The views expressed in our content reflect individual perspectives and do not represent the official views of the Baha'i Faith.
Which brand of masculinity would you like your son to grow up with? Every parent of a male child now faces that important question.
What constitutes success for your little boy? What are your fondest hopes for him? Do they center on material prosperity — a career, a nice home, wealth? Would you like your son to achieve fame or notoriety or athletic prowess? Or does your dream for him center around the inner, more intellectual and spiritual virtues you want your son to evince?
All of these hopes and dreams for our sons take place today in the context of a crisis of manhood, in which our society tries to figure out what a man must be. In the past, the decision seemed simpler: train your boys to adapt to the standard male role, the traditional mode of maleness. You know the recipe – mastery of the world, the ideal of physical strength, a ready capacity for violence.
We have now entered a period of human history where those models of manhood no longer have as much use as they might have in the past. In peacetime, the warlike aggression males have traditionally exemplified is not only superfluous, it is antisocial, dangerous, maladapted. In a postindustrial time of rapid technological and intellectual advances, men adapted or socialized to view physical strength as a virtue seem quaintly suited for an antiquated time.
As a result, many boys and men have a crisis of identity on their hands and in their hearts. They’re asking themselves: Who am I? Does society even value what I can contribute? Where is my true self? What kind of manhood can I aspire to?
So here’s the question: can you think of a role model for a modern image of masculinity, someone you would recommend as an example to your boy besides his father, someone he could emulate?
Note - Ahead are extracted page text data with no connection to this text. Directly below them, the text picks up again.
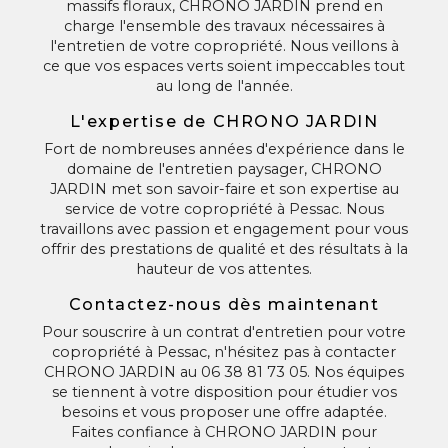
massifs floraux, CHRONO JARDIN prend en
charge l'ensemble des travaux nécessaires à
l'entretien de votre copropriété. Nous veillons à
ce que vos espaces verts soient impeccables tout
au long de l'année.
L'expertise de CHRONO JARDIN
Fort de nombreuses années d'expérience dans le
domaine de l'entretien paysager, CHRONO
JARDIN met son savoir-faire et son expertise au
service de votre copropriété à Pessac. Nous
travaillons avec passion et engagement pour vous
offrir des prestations de qualité et des résultats à la
hauteur de vos attentes.
Contactez-nous dès maintenant
Pour souscrire à un contrat d'entretien pour votre
copropriété à Pessac, n'hésitez pas à contacter
CHRONO JARDIN au 06 38 81 73 05. Nos équipes
se tiennent à votre disposition pour étudier vos
besoins et vous proposer une offre adaptée.
Faites confiance à CHRONO JARDIN pour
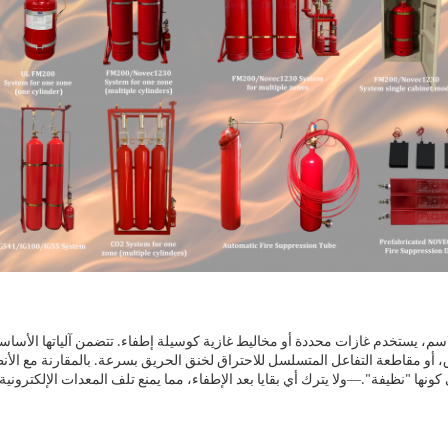
اسم، يستخدم غازات محددة أو مخاليط غازية كوسيلة إطفاء. تتضمن آلياتها الأساس
، أو مقاطعة التفاعل المتسلسل للاحتراق لخنق الحريق بسرعة. بالمقارنة مع الأنظ
—
 كونها "نظيفة".
ولا يترك أي بقايا بعد الإطفاء، مما يمنع تلف المعدات الإلكترو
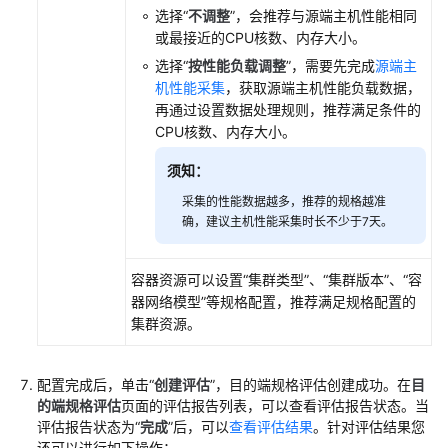
迁
选择“
不调整
”，会推荐与源端主机性能相同
移
或最接近的CPU核数、内存大小。
服
选择“
按性能负载调整
”，需要先完成
源端主
务
机性能采集
，获取源端主机性能负载数据，
专
再通过设置数据处理规则，推荐满足条件的
区
CPU核数、内存大小。
迁
须知：
移
采集的性能数据越多，推荐的规格越准
方
确，建议主机性能采集时长不少于7天。
案
配
置
容器资源可以设置“集群类型”、“集群版本”、“容
器网络模型”等规格配置，推荐满足规格配置的
集群资源。
迁
移
工
配置完成后，单击“
创建评估
”，目的端规格评估创建成功。在
目
作
的端规格评估
页面的评估报告列表，可以查看评估报告状态。当
流
评估报告状态为“
完成
”后，可以
查看评估结果
。针对评估结果您
还可以进行如下操作：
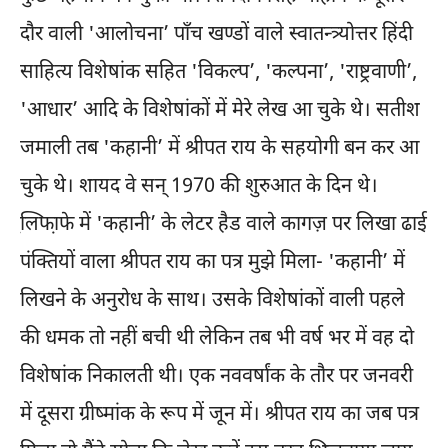
दौर वाली 'आलोचना’ पाँच खण्डों वाले स्वातन्त्र्योत्तर हिंदी
साहित्य विशेषांक सहित 'विकल्प’, 'कल्पना’, 'राष्ट्रवाणी’,
'आधार’ आदि के विशेषांकों में मेरे लेख आ चुके थे। सतीश
जमाली तब 'कहानी’ में श्रीपत राय के सहयोगी बन कर आ
चुके थे। शायद वे सन् 1970 की शुरुआत के दिन थे।
लि़फा़फे में 'कहानी’ के लेटर हैड वाले कागज़ पर लिखा ढाई
पंक्तियों वाला श्रीपत राय का पत्र मुझे मिला- 'कहानी’ में
लिखने के अनुरोध के साथ। उसके विशेषांकों वाली पहले
की धमक तो नहीं बची थी लेकिन तब भी वर्ष भर में वह दो
विशेषांक निकालती थी। एक नववर्षांक के तौर पर जनवरी
में दूसरा ग्रीष्मांक के रूप में जून में। श्रीपत राय का जब पत्र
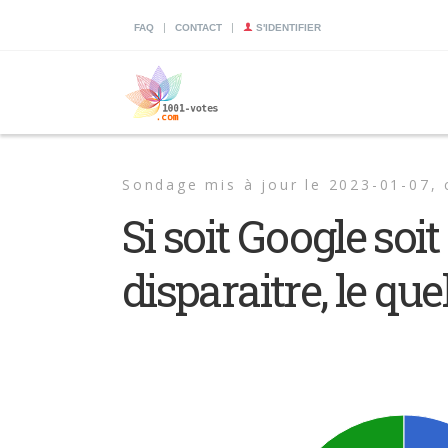
|
|
FAQ
CONTACT
S'IDENTIFIER
Sondage mis à jour le 2023-01-07,
Si soit Google soi
disparaitre, le qu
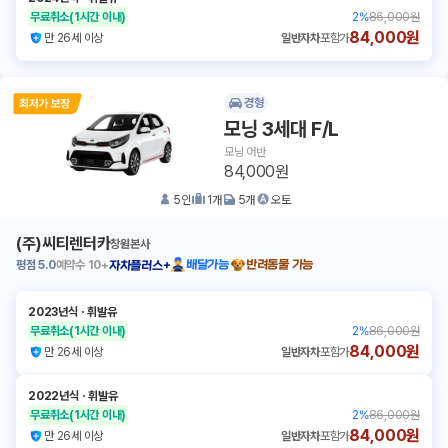
무료취소
(1시간 이내)
2
%
86,000원
84,000원
만 26세 이상
일반자차
포함가
경형
모닝 3세대 F/L
모닝 어반
84,000원
5
인
1
개
5
개
오토
(주)씨티렌터카
창원본사
평점
5.0
예약수
10+
배달가능
반려동물 가능
자차플러스+
2023년식
ㆍ
휘발유
무료취소
(1시간 이내)
2
%
86,000원
84,000원
만 26세 이상
일반자차
포함가
2022년식
ㆍ
휘발유
무료취소
(1시간 이내)
2
%
86,000원
84,000원
만 26세 이상
일반자차
포함가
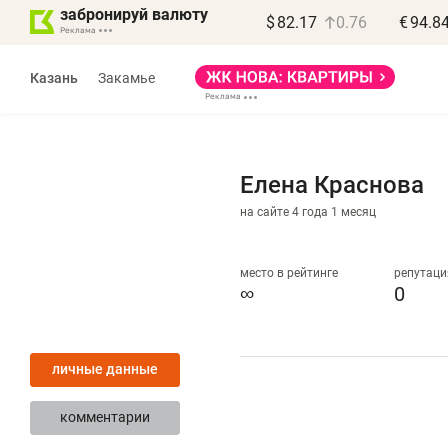
забронируй валюту
$
82.17
0.76
€
94.8
Казань
Закамье
Елена Краснова
на сайте 4 года 1 месяц
Василь Мазитов
МАРТ
место в рейтинге
репутаци
∞
0
«Не зная местных
«
правил, бизнес может
н
личные данные
потерять минимум
ч
полгода»
р
комментарии
Как бизнесу выйти на зарубежные
Вл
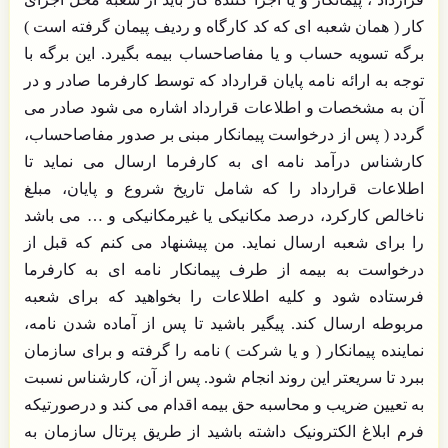
کار ( همان شعبه ای که کد کارگاه و ردیف پیمان گرفته است )
برگه تسویه حساب و یا مفاصاحساب بیمه بگیرد. این برگه با
توجه به ارائه نامه پایان قرارداد که توسط کارفرما صادر و در
آن به مشخصات و اطلاعات قرارداد اشاره می شود صادر می
گردد ( پس از درخواست پیمانکار مبنی بر صدور مفاصاحساب،
کارشناس درآمد نامه ای به کارفرما ارسال می نماید تا
اطلاعات قرارداد را که شامل تاریخ شروع و پایان، مبلغ
ناخالص کارکرد، درصد مکانیکی یا غیرمکانیکی و … می باشد
را برای شعبه ارسال نماید. من پیشنهاد می کنم که قبل از
درخواست به بیمه از طرف پیمانکار نامه ای به کارفرما
فرستاده شود و کلیه اطلاعات را بخواهید که برای شعبه
مربوطه ارسال کند. پیگیر باشید تا پس از آماده شدن نامه،
نماینده پیمانکار ( و یا شرکت ) نامه را گرفته و برای سازمان
ببرد تا سریعتر این روند انجام شود. پس از آن، کارشناس نسبت
به تعیین ضریب و محاسبه حق بیمه اقدام می کند و درصورتیکه
فرم ابلاغ الکترونیک داشته باشید از طریق پرتال سازمان به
Boys actively and naturally seek a role model, someone they can look up to and whose footsteps they can strive to follow in life. Often that role model is the father, but every good father recognizes the need for a positive, aspirational influence beyond his own.
The Baha’i Faith offers the world a remarkable role model: Abdu’l-Baha.
The son of Baha’u’llah, the prophet and founder of the Baha’i Faith, Abdu’l-Baha suffered tremendously as a boy, only to grow into a world-renowned teacher of love, peace, and unity. He spent much of his early life in exile and in prison because of Baha’u’llah’s imprisonment; and his release in 1908 allowed him to travel the world spreading the Baha’i message of unity, love, and oneness. Abdu’l-Baha served the poor, the hungry, the ill and the unfortunate throughout his life; and ultimately the British Empire knighted him for his selfless service to others.
In Abdu’l-Baha’s travels to Europe and North America, he became world-renowned and beloved as a powerful advocate for peace, world governance, demilitarization, racial unity, the harmony of science and religion, and the emancipation of women. He stood up for others. He truly served all humanity.
RELATED: What Does It Take to Be a Man Today?
Abdu’l-Baha encouraged everyone, males and females, to focus their lives on serving others:
How noble and excellent is man, if he only attain to that state for which he was designed. And how mean and contemptible, if he close his eyes to the public weal, and spend his precious capacities on personal and selfish ends. The greatest happiness lies in the happiness of others.
Exalt your thoughts. Reflect over all your affairs. Magnify your endeavours. Enlarge the circle of your ideals. Open the wings of spiritual wisdom. Let your hope be the accomplishment of most great deeds the results of which may immortalize your names.
That advice — to accomplish truly great deeds by devoting your life to the happiness and welfare of others — exemplifies what it means to be a Baha’i. Abdu’l-Baha summarized his advice in this passage from his book Some Answered Questions:
Then it is clear that the honour and exaltation of man cannot reside solely in material delights and earthly benefits. This material felicity is wholly secondary, while the exaltation of man resides primarily in such virtues and attainments as are the adornments of the human reality. These consist in divine blessings, heavenly bounties, heartfelt emotions, the love and knowledge of God, the education of the people, the perceptions of the mind, and the discoveries of science. They consist in justice and equity, truthfulness and benevolence, inner courage and innate humanity, safeguarding the rights of others and preserving the sanctity of covenants and agreements. They consist in rectitude of conduct in all circumstances, love of truth under all conditions, self-abnegation for the good of all people, kindness and compassion for all nations, obedience to the teachings of God, service to the heavenly Kingdom, guidance for all mankind, and education for all races and nations. This is the felicity of the human world! This is the exaltation of man in the contingent realm! This is eternal life and heavenly honour!
These noble goals, ideals, and achievements, so exalted and admirable, can truly inspire every child and each adult. So rather than leaving your sons and daughters at the mercy of the modern media and its morally and spiritually dubious role models, feel free to introduce them to the life, the example, and the writings of Abdu’l-Baha.